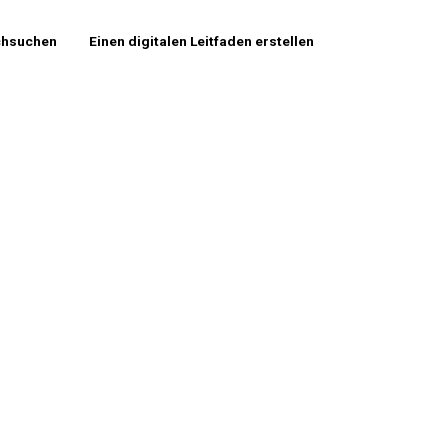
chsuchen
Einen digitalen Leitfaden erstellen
+ + +
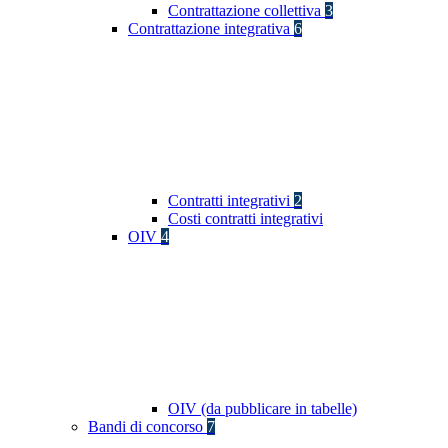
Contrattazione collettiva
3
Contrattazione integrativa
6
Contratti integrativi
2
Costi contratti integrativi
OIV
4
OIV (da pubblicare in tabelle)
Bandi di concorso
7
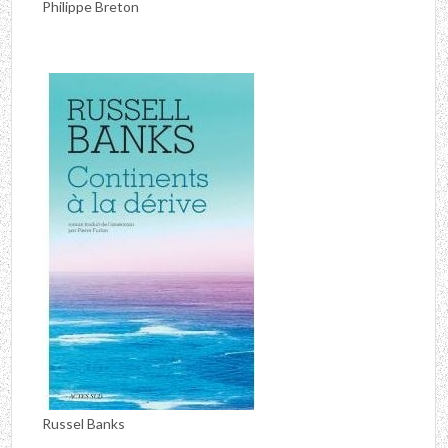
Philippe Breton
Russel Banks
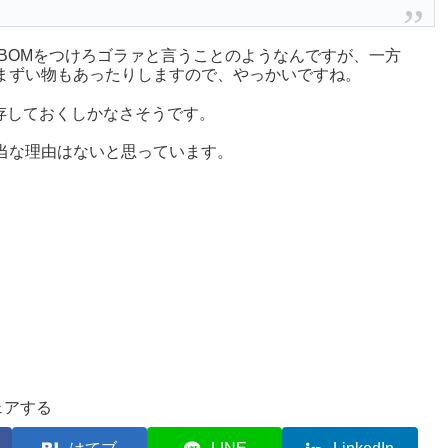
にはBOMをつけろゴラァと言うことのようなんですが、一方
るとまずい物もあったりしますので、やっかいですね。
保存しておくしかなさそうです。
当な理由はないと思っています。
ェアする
+ + +
The problem:
Copy the lines from the entries above in which the word "Contrattazione" appears.

Answer:
Contrattazione collettiva
Contrattazione integrativa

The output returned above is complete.